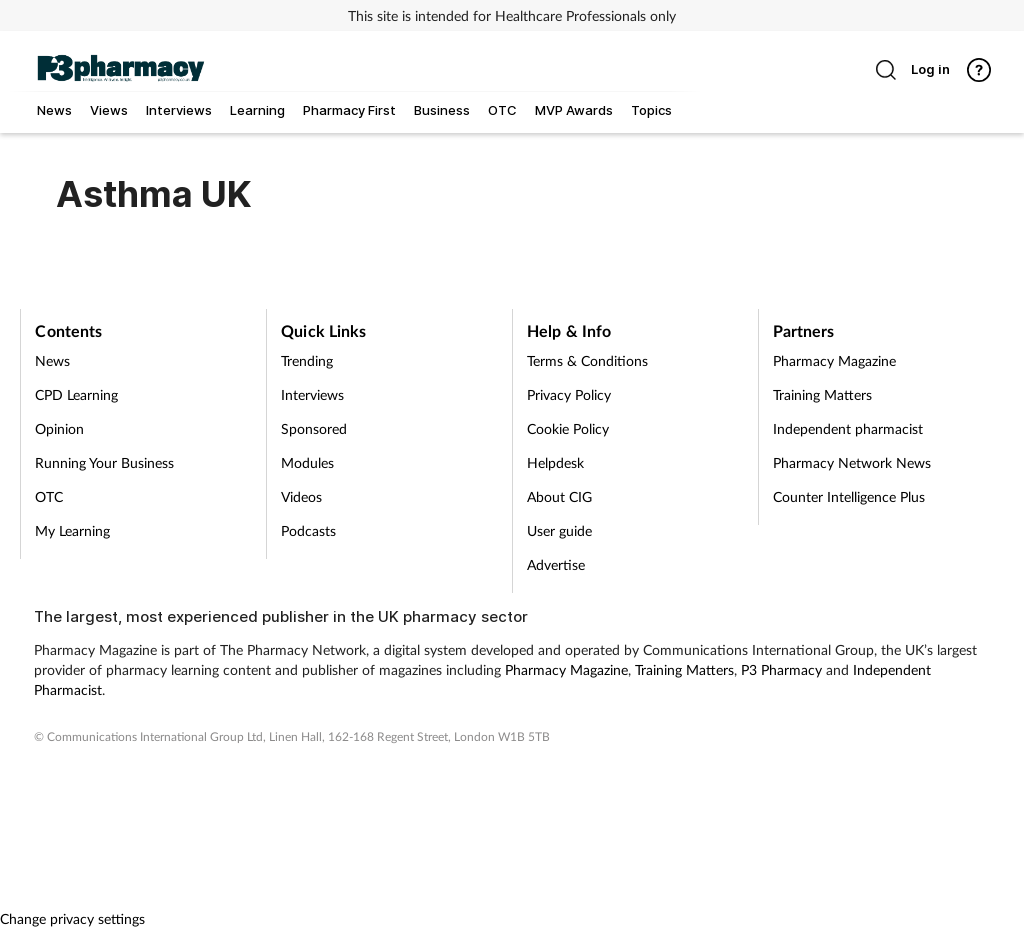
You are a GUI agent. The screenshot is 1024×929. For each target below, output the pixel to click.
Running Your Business (104, 462)
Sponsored (314, 428)
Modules (307, 462)
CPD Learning (76, 394)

TASK TO COMPLETE:
Give the listing again exactly, minus its images.

WRITTEN SOLUTION:
You are a GUI agent. The screenshot is 1024×929. For each target below, output the pixel to click.
Running Your Business (104, 462)
Sponsored (314, 428)
Modules (307, 462)
CPD Learning (76, 394)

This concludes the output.